Re: Inlining comparators as a performance optimisation

From: Robert Haas <robertmhaas(at)gmail(dot)com>
To: Peter Geoghegan <peter(at)2ndquadrant(dot)com>
Cc: Tom Lane <tgl(at)sss(dot)pgh(dot)pa(dot)us>, Greg Stark <stark(at)mit(dot)edu>, Andrew Dunstan <andrew(at)dunslane(dot)net>, Heikki Linnakangas <heikki(dot)linnakangas(at)enterprisedb(dot)com>, PG Hackers <pgsql-hackers(at)postgresql(dot)org>
Subject: Re: Inlining comparators as a performance optimisation
Date: 2011-11-19 02:55:54
Message-ID: CA+TgmoZoVmS+Th=xz9tNTbLtmf1nv8UG52JaVsMbXkPAnXH=NA@mail.gmail.com
Views: Raw Message | Whole Thread | Download mbox | Resend email
Thread:
Lists: pgsql-hackers

On Fri, Nov 18, 2011 at 4:38 PM, Peter Geoghegan <peter(at)2ndquadrant(dot)com> wrote:
> I understand that we highly value extensibility and genericity (yes,
> that's a real word). We may not always be well served by that
> tendency.

True (except that genericity is not a synonym for generality AFAICT).
A good fraction of the optimizations that we've done over the last,
well, pick any arbitrary period of time consists in adding special
cases that occur frequently enough to be worth optimizing - e.g. HOT,
or fast relation locks - often to extremely good effect.

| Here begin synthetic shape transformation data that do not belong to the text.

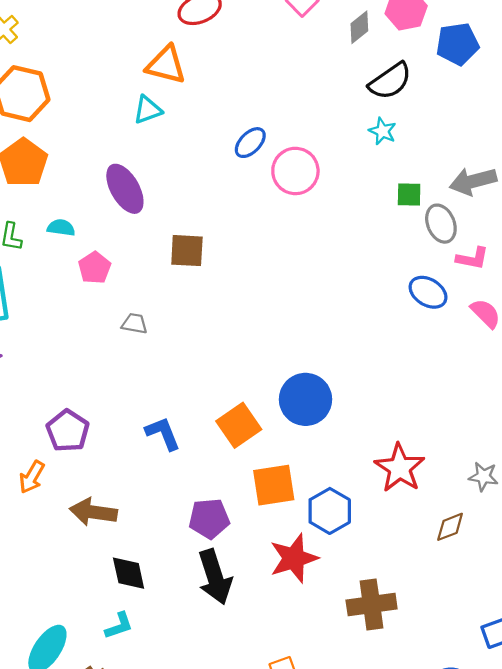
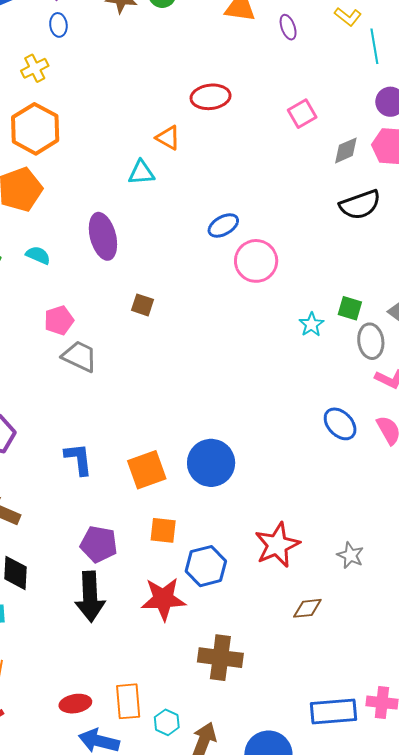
orange triangle: (166, 65) -> (168, 138), size x0.7
cyan star: (383, 131) -> (311, 325), moved
brown square: (187, 251) -> (143, 305), size x0.7
pink pentagon: (94, 268) -> (59, 320), moved
blue ellipse: (428, 292) -> (340, 424), moved
gray trapezoid: (134, 324) -> (80, 356), size x1.5
gray star: (483, 477) -> (350, 555), moved
orange square: (274, 485) -> (163, 530), size x0.7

> Firstly, 1/4 of a quite large gain is still a pretty good gain.
> Secondly, I probably didn't actually isolate the effects of inlining,
> nor the overall benefit of the compiler knowing the comparator at
> compile-time. I just removed the inline keyword.

Maybe we should look at trying to isolate that a bit better.

It strikes me that we could probably create an API that would support
doing either of these things depending on the wishes of the underlying
datatype. For example, imagine that we're sorting with <(int4, int4).
We associate a PGPROC-callable function with that operator that
returns "internal", really a pointer to a struct. The first element
of the struct is a pointer to a comparison function that qsort() (or a
tape sort) can invoke without a trampoline; the second is a wholesale
replacement for qsort(); either or both can be NULL. Given that, it
seems to me that we could experiment with this pretty easily, and if
it turns out that only one of them is worth doing, it's easy to drop
one element out of the structure.

Or do you have another plan for how to do this?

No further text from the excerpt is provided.